You've likely run out of stack space; this is the consequence of calling a recursive function, rev, outside of tail position. The approach to converting to a tail-recursive function involves introducing an accumulator, the variable result in the following:
(defun reving (list result)
(cond ((consp list) (reving (cdr list) (cons (car list) result)))
((null list) result)
(t (cons list result))))
You rev function then becomes:
(define rev (list) (reving list '()))
Examples:
* (reving '(1 2 3) '())
(3 2 1)
* (reving '(1 2 . 3) '())
(3 2 1)
* (reving '1 '())
(1)
If you can use the standard CL library functions like append, you should use reverse (as Kaz suggested).

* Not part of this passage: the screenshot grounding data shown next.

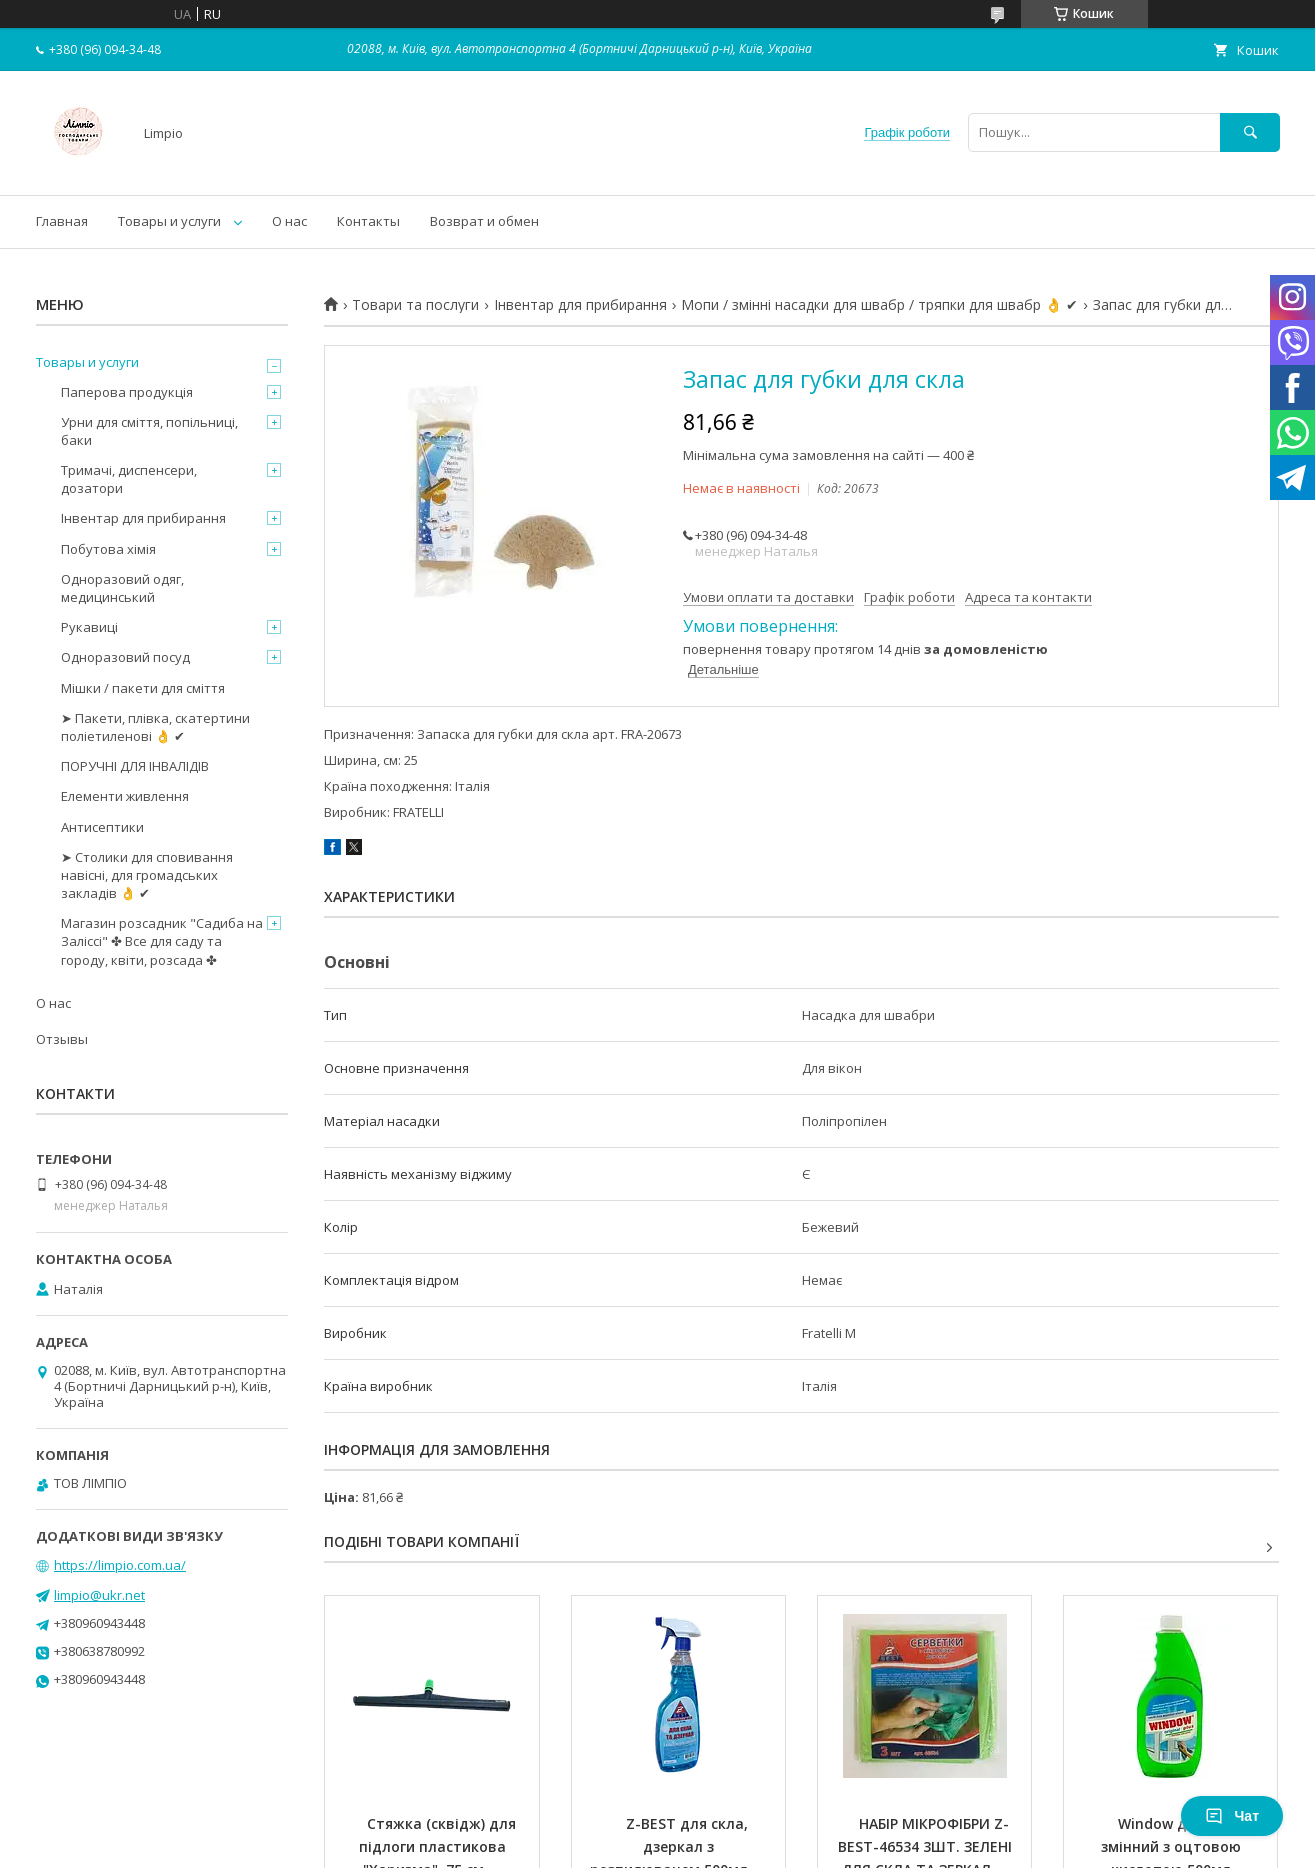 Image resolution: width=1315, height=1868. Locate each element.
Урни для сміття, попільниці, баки (149, 431)
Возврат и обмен (484, 221)
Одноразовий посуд (125, 657)
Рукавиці (89, 627)
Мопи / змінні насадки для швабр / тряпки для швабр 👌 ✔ (879, 305)
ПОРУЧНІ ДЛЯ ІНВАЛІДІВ (135, 766)
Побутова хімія (108, 549)
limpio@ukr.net (99, 1595)
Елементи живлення (125, 796)
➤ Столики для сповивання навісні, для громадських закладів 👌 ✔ (147, 875)
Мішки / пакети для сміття (143, 688)
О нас (289, 221)
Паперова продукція (127, 392)
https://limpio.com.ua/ (120, 1565)
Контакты (368, 221)
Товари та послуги (415, 305)
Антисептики (102, 827)
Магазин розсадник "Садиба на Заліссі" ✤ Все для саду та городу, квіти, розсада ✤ (162, 941)
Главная (62, 221)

Otherwise, if this is an exercise (h/w or not), you can try this:
(defun rev (l)
(labels ((r (todo)
(if todo
(multiple-value-bind (res-head res-tail) (r (cdr todo))
(if res-head
(setf (cdr res-tail) (list (car todo))
res-tail (cdr res-tail))
(setq res-head (list (car todo))
res-tail res-head))
(values res-head res-tail))
(values nil nil))))
(values (r l))))
PS. Your specific error is incomprehensible, please contact your vendor.